MySQL Bugs: #41632: Document how to create a CHAR / VARCHAR like type with fixed storage space.

Bug #41632	Document how to create a CHAR / VARCHAR like type with fixed storage space.
Submitted:	19 Dec 2008 11:14	Modified:	19 Feb 2009 7:12
Reporter:	Michael Evans	Email Updates:
Status:	Not a Bug	Impact on me:	None
Category:	MySQL Server: Documentation	Severity:	S4 (Feature request)
Version:	5.0.67-0ubuntu6	OS:	Linux (Ubuntu 8.10 fully updated)
Assigned to:		CPU Architecture:	Any
Tags:	char, fixed, size, store, storeage, utf8, varchar, width

Description:
I am trying to create a -very- small table so that it will more easily fit in to memory and read more quickly off the disk. A few of various sizes, however the smallest should be the state/province table. It will literally have two integers (likely unsigned tiny-ints), and a 2 character field. Sure, I could just use ASCII for it, but what if support is later added for a code which is 1 UTF-8 character (and 2 bytes of storage) wide?

A better example; various name related fields which I want to store in UTF-8 and limit to a fixed number of characters on disk. I don't care if I can only store 13 of some complex foreign characters in to a field with length 40, if it's that complicated or rare I probably don't need 40 characters to store a unique entry.
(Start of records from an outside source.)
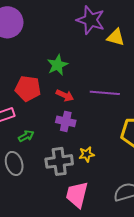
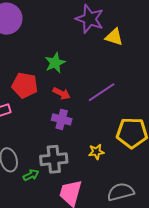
purple line: (105, 93) -> (102, 92), turned -40
green arrow: (26, 136) -> (31, 175), moved
yellow star: (87, 154) -> (96, 152), moved

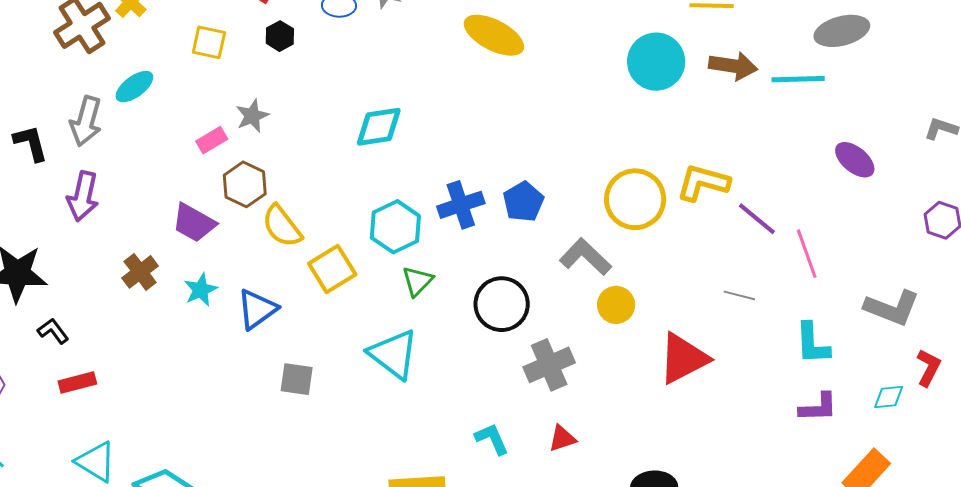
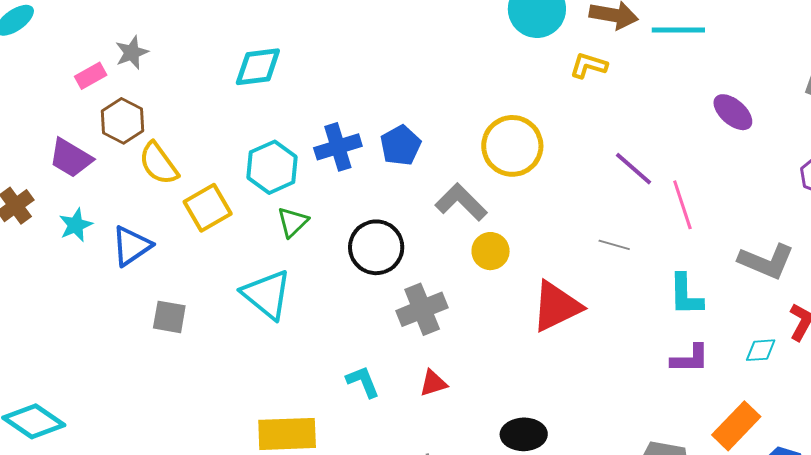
yellow L-shape: (703, 183) -> (589, 65), moved, size x0.7

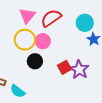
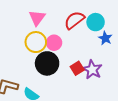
red semicircle: (51, 18) -> (74, 20), moved
black circle: (35, 61) -> (47, 63), size x1.5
At first glance I would -guess- that the BINARY / VARBINARY are what is intended to serve this function, possibly with a specification of a collation set to use with it.

How to repeat:
Read the manual: 9.5. Data Type Storage Requirements in my case.
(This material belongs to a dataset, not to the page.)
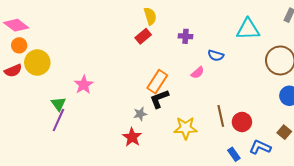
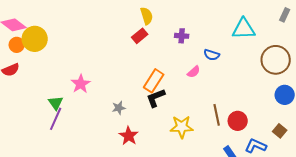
yellow circle: (37, 63) -> (35, 39), moved
gray star: (140, 114) -> (119, 108), moved

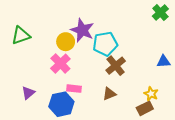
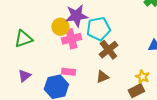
purple star: (82, 30) -> (76, 16), turned -30
green triangle: (21, 35) -> (23, 39), moved
pink cross: (60, 64) -> (71, 39), moved, turned 30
Unable to find a storage type/specification method which occupies exactly N bytes per row that is similar to CHAR(N).

Suggested fix:
Update the manual ( 9.5. Data Type Storage Requirements from the local copy ) to note if BINARY can be used for this; AND/OR add syntax to specify size of objects either in bytes or assured characters.

Possible example: CHAR(BYTES(N)) would create an underlying buffer of N bytes, and store UP TO N characters in it, truncating at the last whole character for multi-character or variable length characters which do not fit in the buffer.
CHAR(N) would be short for CHAR(ASSURE(N)) or some similar syntax.
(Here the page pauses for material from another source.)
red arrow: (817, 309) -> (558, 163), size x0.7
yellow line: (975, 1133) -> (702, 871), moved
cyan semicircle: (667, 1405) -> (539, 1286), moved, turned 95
Many thanks for writing a feature request. We will discuss this.

Michael,

I got feedback from our development. Unfortunately, nobody of us really understands what you are meaning.

Do you have an example for us?

Do you just mean we should document:

CHAR(N)
BINARY(N)

N == byte length

What I want is either clarification from the documentation on -how- to use the existing features to do this (if possible); OR for features to do such a basic thing to be added.

Currently if I want to store a UTF8 stream in to a given column the column's width seems to be determined by (MaxCharWidth) * NormalLengthConsiderations.  So if I say CHAR(255) I end up with not 255 bytes of storage, but 765 bytes of storage; which most of the data I end up storing will only use 1/3rd of at -maximum-.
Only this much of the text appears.